Le cas paradigmatique de la télévision
Nos premiers pas vers l’établissement d’une archéologie intermédiatique de l’idée de « télévision » nous ont permis de découvrir les romans de Tiphaigne de la Roche, Giphantie (1760), et celui d’Albert Robida, Le Vingtième siècle (1883). Ces auteurs conçoivent la télévision (le « téléphonographe », le « miroir magique », comme ils l’appellent) comme un amalgame de séries technologiques et culturelles impliquant un éventail d’interactions intermédiatiques 47.
On détecte des symptômes semblables d’imbrication intermédiatique dans la remarquable inventivité terminologique de la période d’émergence du dispositif. Ces phénomènes sont hautement visibles dans la phase initiale d’instabilité 48, notamment dans la quête capricieuse de la notion adéquate du dispositif. Dans le contexte linguistique allemand, on parle à cette époque-là de (drahtloses) Heimkino [d’un cinéma à domicile (sans câble)], (drahtloses) Fernkino [d’un cinéma à distance (sans câble)], Fernseh-Rundfunk [d’une télévision-radio], Ton-Bild-Empfänger [d’un récepteur de sons et images], Fern-Seh-Sprecher [d’un (haut) parleur télé-vision], FernsehWochenschau [des actualités télé-visuelles], ou bien Fernsehfilm-Theater [du théâtre télé-filmique] 49. En anglais, il y a les termes de bairdvision (d’après Baird, un des inventeurs de l’image mécanique de la télévision), bairder, endview, farsight, ingazer, optiphone, radiovista, telescriber, the apparatus, the looker, etc. 50
Toutes ces notions indiquent les origines intermédiatiques d’un processus, où le média télévision a dû trouver sa place et imposer ses structures médiatiques entre les médias établis.
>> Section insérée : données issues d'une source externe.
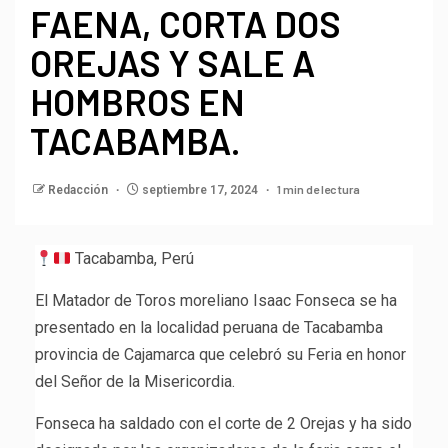
FAENA, CORTA DOS
OREJAS Y SALE A
HOMBROS EN
TACABAMBA.
1 min de lectura
Redacción
septiembre 17, 2024
Tacabamba, Perú
El Matador de Toros moreliano Isaac Fonseca se ha
presentado en la localidad peruana de Tacabamba
provincia de Cajamarca que celebró su Feria en honor
del Señor de la Misericordia.
Fonseca ha saldado con el corte de 2 Orejas y ha sido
Aujourd’hui, un développement comparable a lieu dans les nouveaux domaines de l’Internet et de la télévision interactive.
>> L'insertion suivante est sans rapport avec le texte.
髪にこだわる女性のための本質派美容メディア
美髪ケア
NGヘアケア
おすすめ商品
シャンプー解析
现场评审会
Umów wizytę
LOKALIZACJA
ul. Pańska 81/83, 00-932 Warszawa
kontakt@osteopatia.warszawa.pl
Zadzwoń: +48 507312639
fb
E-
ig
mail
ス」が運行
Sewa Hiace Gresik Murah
Ces notions confortent la thèse que les caractéristiques et possibilités de tout nouveau média ne peuvent être conçues et inscrites au cours de leur première phase qu’à partir des catégories de séries culturelles préexistantes et des médias préexistants. Elles confirment la fameuse thèse de McLuhan selon laquelle le contenu d’un nouveau média est constitué des anciens médias. Ces termes soulignent aussi les difficultés inhérentes à la définition des activités et des nouveaux rôles des utilisateurs du réseau intermédiatique « télévision » pendant les années vingt et trente. (La désignation des utilisateurs a également suscité un grand nombre de néologismes fondés sur des notions combinées.)
Retenons que pour les premiers visionnaires, l’intérêt spécifique du nouveau média « télévision » résidait dans ses diverses possibilités de combinaison dynamique et intermédiatique de médias préexistants et de genres traditionnels, ceci à l’intérieur d’un réseau de séries culturelles et technologiques qui devait mener à la constitution et à l’institutionnalisation du nouveau média. Dans cette première phase, la variété terminologique correspond à une certaine forme d’insécurité du « spectateur » par rapport à la Gestalt de la télévision et à ses fonctions possibles.
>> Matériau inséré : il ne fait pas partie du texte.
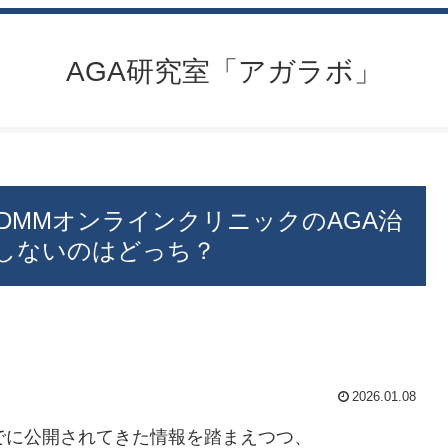
AGA研究室「アガラボ」
DMMオンラインクリニックのAGA治
敗しないのはどっち？
2026.01.08
でに公開されてきた情報を踏まえつつ、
Au-delà de l’histoire de la seule notion de « télé-vision » (et de ses variantes), on constate de nombreux processus intermédiatiques concernant les interactions entre le dispositif télévisuel même et les autres dispositifs et genres traditionnels. Il nous est bien évidemment impossible, dans le cadre restreint de cette illustration paradigmatique, de présenter le détail des processus intermédiatiques opérant dans les réseaux de séries culturelles et technologiques inscrivant la télévision, par exemple, entre la radio, le cinéma, le théâtre, etc. 51 Nous nous contenterons d’indiquer la présence d’un processus intermédiatique presque oublié et d’énumérer quelques genres intrinsèquement intermédiatiques.
La télévision et l’« intermedia film »
Avant l’utilisation de caméras éléctroniques, la transmission live de certains événements (souvent des événements sportifs) n’était possible que par l’interposition d’une procédure cinématographique dans la production/reproduction de ce qu’on voulait donner à voir. Sans l’« intermedia-film » (véritable nom anglais d’un élément du dispositif, que les Allemands désignaient en utilisant le vocable de Zwischenfilmverfahren), sans l’utilisation des possibilités techniques du dispositif cinématographique, il aurait été impossible de procéder à la diffusion d’un programme live (ou, plutôt, dit tel, puisque la retransmission se faisait avec un décalage de quelques minutes) 52.
La télévision et les médias audiovisuels de la première partie du XXe siècle
La télévision de la fin des années trente croise, par exemple, le cinéma parlant, dont le développement se confirme dans les pays les plus « avancés ». Elle croise aussi, à la même époque, la radio, un média fort répandu dans les sociétés occidentales et qui est alors en train de devenir le Leitmedium de l’époque. Nous savons aussi que les premiers genres et les genres actuels de la télévision se trouvent dans des interactions multiples avec des genres établis de la radio, de la pièce radiophonique, du cabaret, du théâtre populaire ou du vaudeville. Ainsi, par exemple, les retransmissions des événements sportifs à la télévision s’inscrivent dans la continuité des transmissions radiophoniques du même type d’événement. Une histoire intermédiatique des genres de la télévision reste à écrire.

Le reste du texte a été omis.